In the meantime, there was a lot of work to do. Classes were scheduled to resume in just over a week, one month later than normal. The summer term’s courses had had to be rescheduled. Some faculty members wouldn’t be coming back. The next few months would be an organizational challenge, with, occasionally, a curious distraction to take in, such as the one that had brought her here, today, to Zabqine, a sleepy town in the rolling hills of south Lebanon, less than five miles from the Israeli border.
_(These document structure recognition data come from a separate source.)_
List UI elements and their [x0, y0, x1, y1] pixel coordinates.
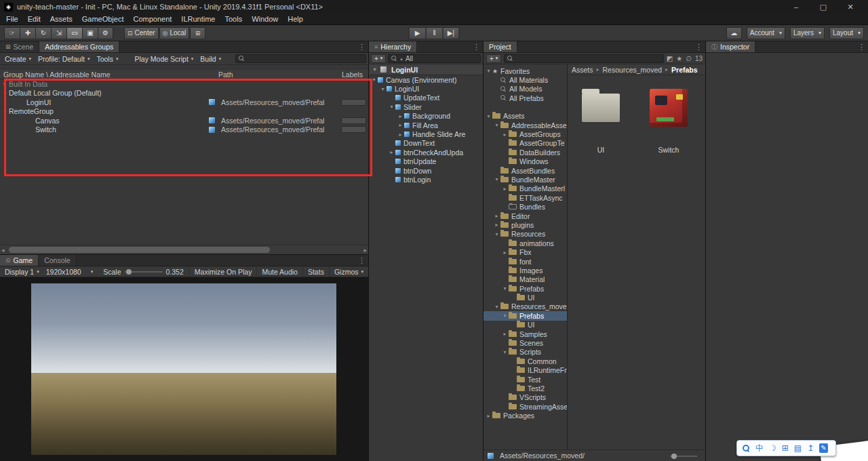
rotate-tool-button[interactable]: ↻ [35, 27, 51, 39]
menu-help[interactable]: Help [283, 15, 308, 23]
hidden-count-icon[interactable]: ∅ [686, 55, 692, 62]
project-tree-item[interactable]: ▸Samples [484, 329, 567, 338]
project-tree-item[interactable]: All Prefabs [484, 94, 567, 102]
project-tree-item[interactable]: ▾AddressableAsse [484, 121, 567, 129]
project-tree-item[interactable]: ILRuntimeFran [484, 366, 567, 375]
project-tree-item[interactable]: ▾Resources_move [484, 302, 567, 311]
expand-arrow[interactable]: ▾ [388, 104, 395, 110]
tab-console[interactable]: Console [39, 255, 77, 266]
hierarchy-item[interactable]: ▾Canvas (Environment) [369, 75, 483, 84]
panel-menu-icon[interactable]: ⋮ [358, 43, 366, 52]
layout-dropdown[interactable]: Layout [829, 27, 864, 39]
menu-file[interactable]: File [1, 15, 23, 23]
project-tree-item[interactable]: All Models [484, 85, 567, 94]
ime-icon-0[interactable]: 中 [755, 444, 764, 452]
labels-chip[interactable] [341, 117, 366, 124]
expand-arrow[interactable]: ▾ [493, 122, 500, 128]
expand-arrow[interactable]: ▸ [501, 186, 509, 192]
expand-arrow[interactable]: ▾ [493, 176, 500, 182]
breadcrumb-segment[interactable]: Prefabs [671, 66, 698, 74]
addressables-row[interactable]: ▸Built In Data [0, 79, 368, 89]
scene-header[interactable]: ▾ LoginUI [369, 64, 483, 75]
pause-button[interactable]: ‖ [426, 27, 443, 39]
scroll-left-icon[interactable]: ◂ [1, 247, 5, 254]
expand-arrow[interactable]: ▸ [397, 113, 404, 119]
project-tree-item[interactable]: VScripts [484, 393, 567, 402]
addressables-row[interactable]: LoginUIAssets/Resources_moved/Prefabs [0, 98, 368, 107]
project-tree-item[interactable]: Windows [484, 157, 567, 166]
tab-hierarchy[interactable]: ≡Hierarchy [369, 41, 417, 52]
expand-arrow[interactable]: ▾ [371, 66, 378, 73]
create-dropdown[interactable]: Create [1, 54, 35, 64]
rect-tool-button[interactable]: ▭ [66, 27, 82, 39]
expand-arrow[interactable]: ▸ [501, 331, 509, 337]
ime-icon-2[interactable]: ⊞ [782, 444, 789, 452]
hierarchy-item[interactable]: ▾Slider [369, 102, 483, 111]
expand-arrow[interactable]: ▸ [493, 222, 500, 228]
hand-tool-button[interactable]: ☞ [4, 27, 20, 39]
expand-arrow[interactable]: ▸ [1, 81, 9, 87]
expand-arrow[interactable]: ▾ [501, 349, 509, 355]
gizmos-button[interactable]: Gizmos [329, 266, 368, 277]
project-tree-item[interactable]: All Materials [484, 75, 567, 84]
expand-arrow[interactable]: ▸ [493, 213, 500, 219]
project-tree-item[interactable]: font [484, 257, 567, 266]
expand-arrow[interactable]: ▾ [379, 86, 387, 92]
project-tree-item[interactable]: ▾BundleMaster [484, 175, 567, 184]
hierarchy-item[interactable]: UpdateText [369, 94, 483, 102]
play-mode-script-dropdown[interactable]: Play Mode Script [131, 54, 197, 64]
project-tree-item[interactable]: Material [484, 275, 567, 284]
hierarchy-search-input[interactable]: All [388, 54, 481, 63]
menu-component[interactable]: Component [128, 15, 176, 23]
maximize-on-play-button[interactable]: Maximize On Play [189, 266, 257, 277]
layers-dropdown[interactable]: Layers [790, 27, 825, 39]
menu-gameobject[interactable]: GameObject [77, 15, 129, 23]
horizontal-scrollbar[interactable]: ◂ ▸ [0, 245, 368, 254]
expand-arrow[interactable]: ▾ [485, 68, 492, 74]
project-tree-item[interactable]: ▾★Favorites [484, 66, 567, 75]
project-tree-item[interactable]: Images [484, 266, 567, 275]
menu-edit[interactable]: Edit [23, 15, 45, 23]
expand-arrow[interactable]: ▾ [493, 231, 500, 237]
tab-inspector[interactable]: ⓘInspector [706, 41, 755, 52]
scrollbar-thumb[interactable] [9, 247, 270, 253]
move-tool-button[interactable]: ✚ [20, 27, 35, 39]
project-tree-item[interactable]: ▸Fbx [484, 247, 567, 256]
labels-chip[interactable] [341, 126, 366, 133]
expand-arrow[interactable]: ▸ [485, 413, 492, 419]
expand-arrow[interactable]: ▸ [397, 132, 404, 138]
panel-menu-icon[interactable]: ⋮ [358, 256, 366, 265]
hierarchy-item[interactable]: ▸Fill Area [369, 121, 483, 129]
expand-arrow[interactable]: ▾ [1, 90, 9, 96]
custom-tool-button[interactable]: ⚙ [98, 27, 113, 39]
grid-snap-button[interactable]: ⊞ [190, 27, 205, 39]
expand-arrow[interactable]: ▸ [501, 249, 509, 256]
project-tree-item[interactable]: AssetBundles [484, 166, 567, 175]
expand-arrow[interactable]: ▾ [370, 77, 378, 83]
project-tree-item[interactable]: ▾Resources [484, 230, 567, 239]
ime-icon-1[interactable]: ☽ [769, 444, 776, 452]
hierarchy-item[interactable]: ▸Handle Slide Are [369, 129, 483, 138]
project-tree-item[interactable]: ETTaskAsync [484, 193, 567, 202]
zoom-slider-thumb[interactable] [671, 454, 677, 459]
favorites-star-icon[interactable]: ★ [676, 55, 682, 62]
resolution-dropdown[interactable]: 1920x1080 [43, 266, 97, 277]
expand-arrow[interactable]: ▾ [493, 304, 500, 310]
project-create-button[interactable]: + [486, 54, 501, 63]
tools-dropdown[interactable]: Tools [93, 54, 121, 64]
project-tree-item[interactable]: ▸AssetGroups [484, 129, 567, 138]
menu-window[interactable]: Window [247, 15, 283, 23]
thumbnail-zoom-slider[interactable] [670, 456, 697, 457]
project-tree-item[interactable]: Test [484, 375, 567, 384]
tab-addressables-groups[interactable]: Addressables Groups [39, 41, 119, 52]
project-tree-item[interactable]: DataBuilders [484, 148, 567, 157]
project-tree-item[interactable]: ▸Packages [484, 411, 567, 420]
cloud-button[interactable]: ☁ [726, 27, 742, 39]
project-tree-item[interactable]: ▸BundleMasterl [484, 184, 567, 193]
maximize-button[interactable]: ▢ [810, 0, 837, 14]
play-button[interactable]: ▶ [409, 27, 426, 39]
account-dropdown[interactable]: Account [747, 27, 785, 39]
search-store-icon[interactable]: ◩ [667, 55, 673, 62]
hierarchy-item[interactable]: btnUpdate [369, 157, 483, 166]
expand-arrow[interactable]: ▾ [501, 285, 509, 292]
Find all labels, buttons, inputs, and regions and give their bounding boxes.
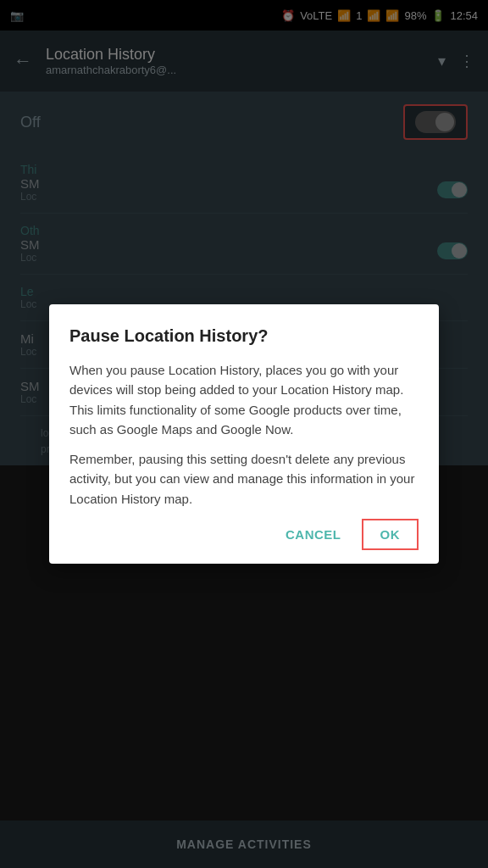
cancel-button[interactable]: CANCEL <box>272 519 355 550</box>
dialog-actions: CANCEL OK <box>69 519 419 550</box>
dialog-title: Pause Location History? <box>69 325 419 347</box>
dialog-body-1: When you pause Location History, places … <box>69 360 419 439</box>
modal-overlay: Pause Location History? When you pause L… <box>0 0 488 868</box>
ok-button[interactable]: OK <box>362 519 419 550</box>
dialog-body-2: Remember, pausing this setting doesn't d… <box>69 449 419 509</box>
pause-location-dialog: Pause Location History? When you pause L… <box>49 304 439 564</box>
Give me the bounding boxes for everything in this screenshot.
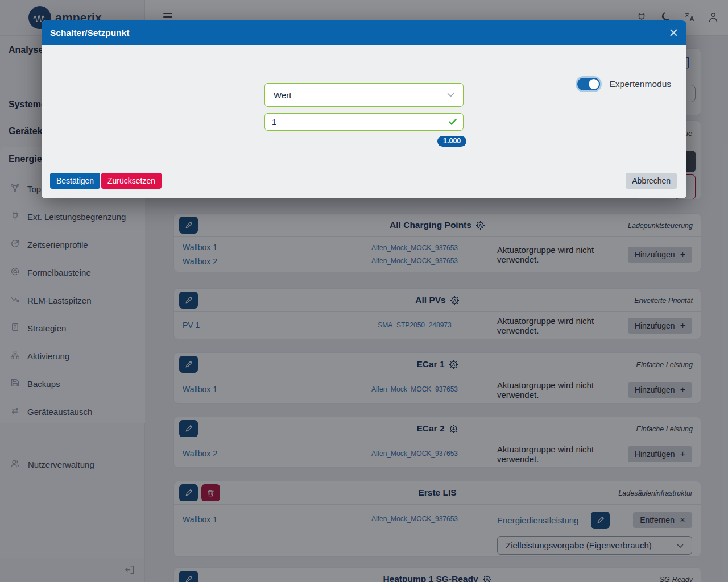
value-badge: 1.000 (437, 136, 466, 147)
reset-button[interactable]: Zurücksetzen (101, 173, 162, 189)
chevron-down-icon (447, 90, 454, 100)
modal-header: Schalter/Setzpunkt (42, 20, 686, 45)
confirm-button[interactable]: Bestätigen (50, 173, 100, 189)
modal-divider (50, 164, 678, 164)
modal-close-icon[interactable]: ✕ (668, 26, 679, 40)
value-input[interactable]: 1 (264, 113, 464, 131)
expert-mode-label: Expertenmodus (609, 79, 671, 89)
modal-title: Schalter/Setzpunkt (50, 28, 130, 38)
toggle-knob (589, 79, 599, 89)
valid-check-icon (448, 118, 457, 126)
cancel-button[interactable]: Abbrechen (626, 173, 677, 189)
schalter-setzpunkt-modal: Schalter/Setzpunkt ✕ Expertenmodus Wert … (42, 20, 686, 198)
expert-mode-toggle[interactable] (577, 78, 600, 90)
value-type-select[interactable]: Wert (264, 83, 464, 107)
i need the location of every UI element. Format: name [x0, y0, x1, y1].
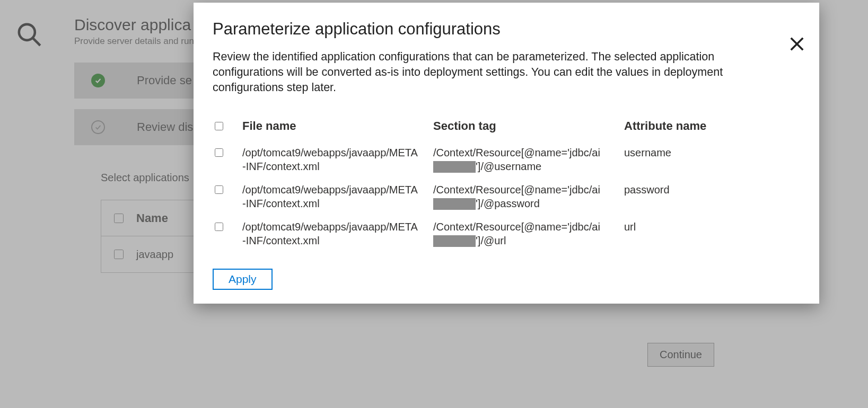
redacted-text	[433, 198, 476, 210]
param-row: /opt/tomcat9/webapps/javaapp/META-INF/co…	[213, 146, 800, 173]
param-row-attr: url	[624, 220, 800, 234]
param-row: /opt/tomcat9/webapps/javaapp/META-INF/co…	[213, 183, 800, 210]
param-row-section: /Context/Resource[@name='jdbc/ai']/@pass…	[433, 183, 624, 210]
header-section: Section tag	[433, 119, 624, 134]
header-attr: Attribute name	[624, 119, 800, 134]
param-select-all-checkbox[interactable]	[215, 122, 223, 130]
param-row-file: /opt/tomcat9/webapps/javaapp/META-INF/co…	[242, 146, 433, 173]
redacted-text	[433, 161, 476, 173]
param-row-file: /opt/tomcat9/webapps/javaapp/META-INF/co…	[242, 220, 433, 247]
header-file: File name	[242, 119, 433, 134]
param-table: File name Section tag Attribute name /op…	[213, 119, 800, 247]
param-row-attr: username	[624, 146, 800, 159]
parameterize-modal: Parameterize application configurations …	[194, 3, 819, 304]
param-row-section: /Context/Resource[@name='jdbc/ai']/@user…	[433, 146, 624, 173]
param-row-checkbox[interactable]	[215, 185, 223, 194]
param-row-attr: password	[624, 183, 800, 197]
redacted-text	[433, 235, 476, 247]
modal-description: Review the identified application config…	[213, 49, 780, 95]
param-row-file: /opt/tomcat9/webapps/javaapp/META-INF/co…	[242, 183, 433, 210]
modal-title: Parameterize application configurations	[213, 20, 800, 39]
param-row-section: /Context/Resource[@name='jdbc/ai']/@url	[433, 220, 624, 247]
param-row: /opt/tomcat9/webapps/javaapp/META-INF/co…	[213, 220, 800, 247]
apply-button[interactable]: Apply	[213, 269, 273, 290]
param-table-header: File name Section tag Attribute name	[213, 119, 800, 134]
param-row-checkbox[interactable]	[215, 223, 223, 231]
param-row-checkbox[interactable]	[215, 148, 223, 157]
close-button[interactable]	[785, 32, 809, 56]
The town itself was only there in name. Most of its houses had been reduced to mounds of gray rubble, twisted iron rods, and melted glass. Others had simply been obliterated, swallowed up by the black holes of laser-guided bombs. The bulldozers and trucks had moved in swiftly, clearing away the debris — more macabre landfill for some beachfront hotel development. The bodies of those who had died under the pancaked floors of their homes had been buried, and defiantly, the town was now showing tentative signs of life. The survivors, those who had managed to leave before the onslaught, were moving back, living in makeshift tents while figuring out how to rebuild. The power supply wouldn’t be back for a long time, but at least a water tank had been trucked in to provide drinking water. A small line of villagers waited their turn there patiently, plastic containers and bottles in hand, while others emptied supplies from a couple of UNIFIL trucks that had brought in food and other basic supplies. Kids ran around, playing — of all games — war.